Radiological, cytological, histological, immunophenotypic, and cytogenetic findings of AL-HGBL. a F-18-fluorodeoxyglucose (FDG) positron emission tomography detected the strong accumulation of FDG in the liver, spleen, and whole-body bone areas. b Bone marrow preparations stained with Wright-Giemsa (WG) and hematoxylin-eosin (HE) detected sheets of blastoid cells with fine chromatin and only a few vacuoles. Leukemic cells were strongly positive for CD20, CD10, and BCL2, and weakly positive for BCL6. c The karyotype of bone marrow cells was examined using G-banding. Red arrowheads indicate the derivative chromosomes. d The FISH analysis of interphase cells confirmed that t(14;18)(q32;q21) resulted in fusion between IGH (green) and BCL2 (red) and also that one MYC split signal (red) was located beside the two amplified MYC genes.
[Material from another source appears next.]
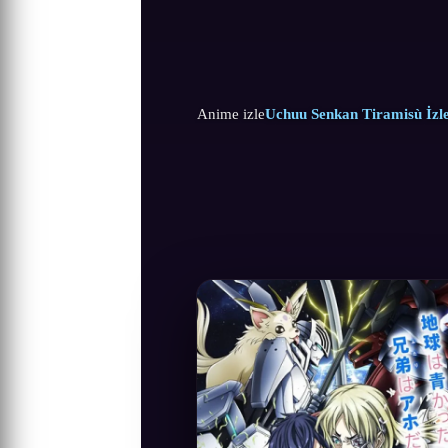
Anime izle
Uchuu Senkan Tiramisù İzl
In addition, the FISH analysis of metaphase cells indicated the amplification of MYC (red) at 8q24 in derivative chromosome 8 and did not fuse to IGH (green). White arrows indicate these aberrations. e SKY revealed that 8q24 and 19q13.1 were translocated to chromosomes 2 and 11, respectively. In addition, the loss of chromosome 17p was confirmed because derivative chromosome 22 contained chromosome 17q. White arrows indicate the derivative chromosomes and marker chromosomes detected by G-banding

Histological and immunohistochemical analyses on BM specimens

We morphologically reviewed BM specimens using hematoxylin and eosin (HE) staining. Immunohistochemistry (IHC) was also performed on formalin-fixed, paraffin-embedded sections. The monoclonal antibodies used for IHC were CD10 (56C6) (Nichirei, Tokyo, Japan), CD20 (L26) (Dako, Glostrup, Denmark), BCL2 (124) (Dako), BCL6 (P1F6) (Nichirei), MIB-1 (Dako), and MYC (Y60) (Abcam, Cambridge, UK). The MIB-1 index was calculated as the percentage of MIB-1-stained nuclei, which were counted among total 500 nuclei in three different visual fields.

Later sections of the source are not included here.